Our former colleague, Professor Alison Oram, has just published her jointly book, Queer Beyond London with MUP. Based on an AHRC funded project, the book argues that when it comes to queer British history, London has stolen the limelight. But what about the millions of queer lives lived elsewhere? In Queer beyond London, two leading LGBTQ+ historians take you on a journey through four English cites from the sixties to the noughties, exploring the northern post-industrial heartlands and taking in the salty air of the seaside cities of the South.

Covering the bohemian, artsy world of Brighton, the semi-hidden queer life of military Plymouth, the lesbian activism of Leeds, and the cutting edge dance and drag scenes of Manchester, they show how local people, places and politics shaped LGBTQ+ life in each city, forging vibrant and distinctive queer cultures of their own. Using pioneering community histories from each place, and including the voices of queer people who have made their lives there, the book tells local stories at the heart of our national history.

Advance publicity for the book comes from a range of sources, telling us a lot about the reach of this research: 

"A rich celebration of the everyday LGBTQ stories that have been shaped by - and have helped to shape - modern English urban life.
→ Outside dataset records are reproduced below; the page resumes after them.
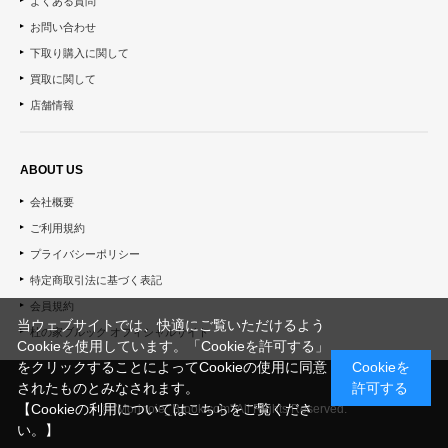
よくある質問
お問い合わせ
下取り購入に関して
買取に関して
店舗情報
ABOUT US
会社概要
ご利用規約
プライバシーポリシー
特定商取引法に基づく表記
会員規約
当ウェブサイトでは、快適にご覧いただけるよう
杜の家ブルック オフィシャルサイト
Cookieを使用しています。「Cookieを許可する」
をクリックすることによってCookieの使用に同意
Cookieを
されたものとみなされます。
許可する
【Cookieの利用についてはこちらをご覧くださ
© "Morinoie_Brook.com" All Rights Reserved.
い。】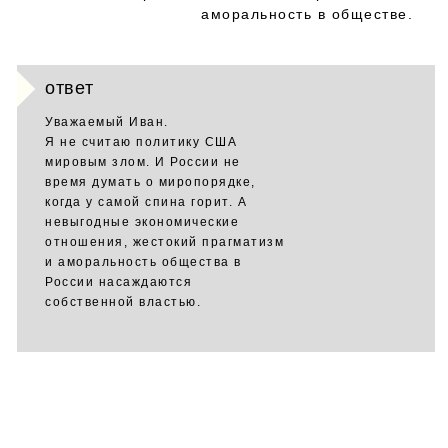
аморальность в обществе.
ответ
Уважаемый Иван.
Я не считаю политику США
мировым злом. И России не
время думать о миропорядке,
когда у самой спина горит. А
невыгодные экономические
отношения, жестокий прагматизм
и аморальность общества в
России насаждаются
собственной властью.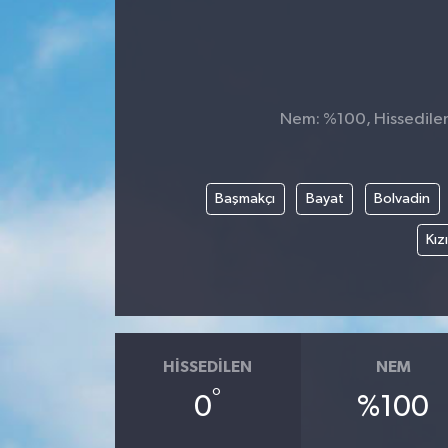
Nem: %100, Hissedilen 
Başmakçı
Bayat
Bolvadin
Kız
HISSEDILEN
NEM
°
0
%100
Insightful, inspiring, and completely fascinating." - Sarah Waters, author of Tipping the Velvet and The Paying Guests

"Being queer is all about change: longing for it, fighting for it - and surviving it. This brilliantly detailed tour of the last fifty years of LGBTQ+ culture and lives in four great English cities digs down through the layers of history and geography and gets to the real nuts and bolts of our experiences. A real labour of love - and quite an achievement." - Neil Bartlett, author of Ready to Catch Him Should He Fall and Address Book

In October 2022, Rob Burroughs's new book will be published. Black Students in Imperial Britain: The African Institute, Colwyn Bay, 1889-1911 is with Liverpool University Press. This is the main output from Rob's Leverhulme Trust funded Research Fellowship (2019-20). Thanks to Leverhulme and CSH, this book will be available OA (and at a fairly affordable paperback price - another perk of OA). More details, including flattering comments on it are here.

Published papers

Athira Unni, a PGR researcher at CSH, attended the Women in World(-)Literature conference at the University of Warwick and presented a paper related to her Ph.D. research. The paper was titled "Dystopian Hyperbole and Reproductive Labour in Margaret Atwood and Mahasweta Devi" and was received well.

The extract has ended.